Nice shot! Is that snow?



HALOJmpr said:


> Isn't that "Cricket's Mill"     Nice shot!


----------



## Crickett (Apr 12, 2011)

dchevy said:


> Thanks. Not sure of the name but it's on Sixes Rd @ 575 in Holly Springs




He's kiddin about the name. I've posted some shots of it before & a week or so ago quinn posted some up of it & called it Crickett's Mill. It's actually called Gresham's Mill.


----------



## dchevy (Apr 12, 2011)

Crickett said:


> He's kiddin about the name. I've posted some shots of it before & a week or so ago quinn posted some up of it & called it Crickett's Mill. It's actually called Gresham's Mill.



ah gotcha lol

Yes that was from the snow feb 2010


----------



## deerboy (Apr 12, 2011)

those mnts. are amazing.


----------



## Browtine (Apr 12, 2011)

Nice pics guys but let's stay within the challenge rules. You can only post one photo per week's challenge... and it has to be taken during the challenge week you are posting to. 

Believer, please choose one shot and delete the other. 

dchevy, please remove your photo that wasn't taken during this week's time frame and post a shot that was taken within the challenge limits.
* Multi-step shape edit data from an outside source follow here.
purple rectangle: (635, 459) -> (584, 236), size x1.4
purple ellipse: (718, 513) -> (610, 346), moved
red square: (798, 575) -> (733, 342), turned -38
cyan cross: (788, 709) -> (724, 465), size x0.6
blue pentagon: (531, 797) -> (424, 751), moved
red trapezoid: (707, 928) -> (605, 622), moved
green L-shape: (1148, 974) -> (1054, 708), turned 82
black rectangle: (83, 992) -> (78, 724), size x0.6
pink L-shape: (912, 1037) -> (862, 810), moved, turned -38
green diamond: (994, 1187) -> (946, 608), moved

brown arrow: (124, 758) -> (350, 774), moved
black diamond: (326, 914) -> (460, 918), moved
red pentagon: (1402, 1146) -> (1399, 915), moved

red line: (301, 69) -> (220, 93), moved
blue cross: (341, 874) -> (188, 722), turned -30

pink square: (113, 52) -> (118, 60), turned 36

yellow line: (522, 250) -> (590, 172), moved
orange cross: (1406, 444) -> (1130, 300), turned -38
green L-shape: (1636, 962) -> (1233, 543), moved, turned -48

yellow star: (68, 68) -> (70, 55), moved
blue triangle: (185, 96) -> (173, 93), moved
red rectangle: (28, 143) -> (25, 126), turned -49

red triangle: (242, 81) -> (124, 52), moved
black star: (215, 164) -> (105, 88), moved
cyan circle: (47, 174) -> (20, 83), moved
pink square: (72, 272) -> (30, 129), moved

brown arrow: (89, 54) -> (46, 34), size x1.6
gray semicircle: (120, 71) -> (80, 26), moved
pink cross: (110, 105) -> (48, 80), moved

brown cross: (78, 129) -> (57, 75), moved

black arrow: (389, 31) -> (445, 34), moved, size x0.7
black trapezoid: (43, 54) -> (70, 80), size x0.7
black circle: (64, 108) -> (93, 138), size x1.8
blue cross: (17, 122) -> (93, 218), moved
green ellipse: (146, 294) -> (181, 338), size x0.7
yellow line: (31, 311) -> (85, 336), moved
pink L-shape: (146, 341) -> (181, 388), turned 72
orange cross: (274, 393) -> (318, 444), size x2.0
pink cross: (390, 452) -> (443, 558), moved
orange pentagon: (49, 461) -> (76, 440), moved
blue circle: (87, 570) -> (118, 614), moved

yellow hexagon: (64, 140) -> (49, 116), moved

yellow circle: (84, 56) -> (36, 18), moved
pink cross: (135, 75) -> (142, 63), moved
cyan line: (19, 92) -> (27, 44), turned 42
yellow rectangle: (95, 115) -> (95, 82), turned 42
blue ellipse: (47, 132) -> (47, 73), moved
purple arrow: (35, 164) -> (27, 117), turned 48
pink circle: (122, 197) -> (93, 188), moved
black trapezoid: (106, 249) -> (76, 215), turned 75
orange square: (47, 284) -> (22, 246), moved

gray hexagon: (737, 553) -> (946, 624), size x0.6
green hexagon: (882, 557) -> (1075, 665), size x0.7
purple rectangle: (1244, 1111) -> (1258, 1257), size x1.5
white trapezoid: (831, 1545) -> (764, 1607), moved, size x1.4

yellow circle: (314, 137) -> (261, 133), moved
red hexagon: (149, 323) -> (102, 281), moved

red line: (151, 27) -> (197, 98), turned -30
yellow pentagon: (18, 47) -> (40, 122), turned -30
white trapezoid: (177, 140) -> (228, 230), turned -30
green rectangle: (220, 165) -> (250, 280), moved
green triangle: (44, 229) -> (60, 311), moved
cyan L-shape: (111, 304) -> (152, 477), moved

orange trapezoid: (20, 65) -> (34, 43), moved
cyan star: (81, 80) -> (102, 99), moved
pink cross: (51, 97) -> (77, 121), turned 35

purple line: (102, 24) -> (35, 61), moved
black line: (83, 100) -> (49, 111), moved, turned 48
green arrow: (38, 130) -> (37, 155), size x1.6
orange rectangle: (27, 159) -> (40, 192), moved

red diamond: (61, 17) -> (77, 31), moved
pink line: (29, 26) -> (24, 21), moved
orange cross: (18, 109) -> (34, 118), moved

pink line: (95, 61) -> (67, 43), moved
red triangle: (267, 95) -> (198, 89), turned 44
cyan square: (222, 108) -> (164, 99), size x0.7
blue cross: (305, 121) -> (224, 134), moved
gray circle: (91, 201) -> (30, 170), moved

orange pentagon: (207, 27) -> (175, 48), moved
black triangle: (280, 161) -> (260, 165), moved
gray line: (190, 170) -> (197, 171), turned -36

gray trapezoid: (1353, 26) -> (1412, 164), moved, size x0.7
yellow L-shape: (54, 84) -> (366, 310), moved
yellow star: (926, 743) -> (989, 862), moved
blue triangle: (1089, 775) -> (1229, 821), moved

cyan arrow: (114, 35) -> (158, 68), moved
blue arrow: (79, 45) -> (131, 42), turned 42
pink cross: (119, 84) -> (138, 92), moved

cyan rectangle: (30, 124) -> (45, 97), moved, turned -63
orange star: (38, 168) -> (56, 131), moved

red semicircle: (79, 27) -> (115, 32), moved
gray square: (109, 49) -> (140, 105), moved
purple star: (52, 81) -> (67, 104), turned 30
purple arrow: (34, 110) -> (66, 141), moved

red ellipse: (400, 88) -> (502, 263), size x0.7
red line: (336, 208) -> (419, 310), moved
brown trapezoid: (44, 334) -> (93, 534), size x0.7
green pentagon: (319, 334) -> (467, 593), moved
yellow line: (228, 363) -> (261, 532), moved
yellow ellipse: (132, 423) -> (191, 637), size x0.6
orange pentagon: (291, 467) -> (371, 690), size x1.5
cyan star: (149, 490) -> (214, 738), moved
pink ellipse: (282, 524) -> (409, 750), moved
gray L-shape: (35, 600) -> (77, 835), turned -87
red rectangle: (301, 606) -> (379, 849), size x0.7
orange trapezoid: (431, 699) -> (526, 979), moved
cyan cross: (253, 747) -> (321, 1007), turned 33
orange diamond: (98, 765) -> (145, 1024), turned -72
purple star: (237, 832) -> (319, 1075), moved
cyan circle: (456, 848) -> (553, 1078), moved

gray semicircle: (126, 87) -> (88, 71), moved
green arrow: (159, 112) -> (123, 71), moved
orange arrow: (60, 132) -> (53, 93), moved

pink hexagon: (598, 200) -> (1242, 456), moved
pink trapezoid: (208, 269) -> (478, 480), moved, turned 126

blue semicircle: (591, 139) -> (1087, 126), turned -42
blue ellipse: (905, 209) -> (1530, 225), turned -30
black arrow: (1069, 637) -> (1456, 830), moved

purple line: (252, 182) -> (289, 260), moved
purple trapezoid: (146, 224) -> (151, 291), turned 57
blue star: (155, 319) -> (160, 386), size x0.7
Please review the challenge rules here~> HERE

Thanks!


----------



## dchevy (Apr 12, 2011)

Removed. 
Sorry . Just wanted to share a pic i had. Won't happen again outside the "rules"


----------



## stev (Apr 13, 2011)

Just a pile of rocks


----------



## carver (Apr 13, 2011)

*Waterfall*


----------



## carver (Apr 13, 2011)

Awesome B/W pictures guys.BTW,I like the name Cricketts Mill


----------



## cornpile (Apr 13, 2011)




----------



## believer (Apr 14, 2011)

Sorry everone for the previous rule infractions. I read them a while back and thought I remembered them, but my CRN* had kicked in. Here is one within the rules. I did make use of a warming filter in PP.         Believer


* Can't Remember Nothing


----------



## believer (Apr 14, 2011)

Neat shot Cornpile. I have been seeing those things everywhere down here.


----------



## wvdawg (Apr 14, 2011)

Old fallen oak.


----------



## boarhunt-r (Apr 14, 2011)

*my yearling trying to learn to fish...*

he did good for his first try


----------



## LOVEMYLABXS (Apr 15, 2011)

Great shots folks  but as you see I decided to go down a different road for this weeks CHALLENGE


----------



## HALOJmpr (Apr 15, 2011)

Nice shots everyone .... I spent a lot of time traveling this road turkey hunting lately.


----------



## FERAL ONE (Apr 16, 2011)

had to get one in !!! from the storm yesterday. i like it better B&W than in color.


----------



## Crickett (Apr 16, 2011)

carver said:


> Awesome B/W pictures guys.BTW,I like the name Cricketts Mill




Awesome shots everybody! 

Hmmmm.... I wonder if the owner would be interested in a name change?!


----------



## Browtine (Apr 16, 2011)

Finally got back in the game! Took this with my cell phone today. It is a HUGE ( Probably 8+ feet tall and no tellin' what it weighs! ) industrial band saw that my Dad is restoring. I primed it for him yesterday and painted it today. Made me REALLY miss paintin' cars! 

Painted a table saw and part of a Shop Smith as well. I'll share those pics in another thread. This one was my choice for the challenge. 

What an awesome weekend!


----------



## Browtine (Apr 16, 2011)

And awesome shots everyone!!!


----------



## Mrs. Piggy (Apr 17, 2011)

*Hunter Logan*

Family trip to the lake


----------



## Crickett (Apr 17, 2011)

*B&W of a B&W Doggie*

Roxy enjoying her birthday treat.


----------



## Browtine (Apr 17, 2011)

More awesome shots! One of the best weeks we've had in a while!


----------



## wvdawg (Apr 17, 2011)

Good shots everyone - great week!


----------



## Bubba_1122 (Apr 17, 2011)

A little different slant on the theme:


----------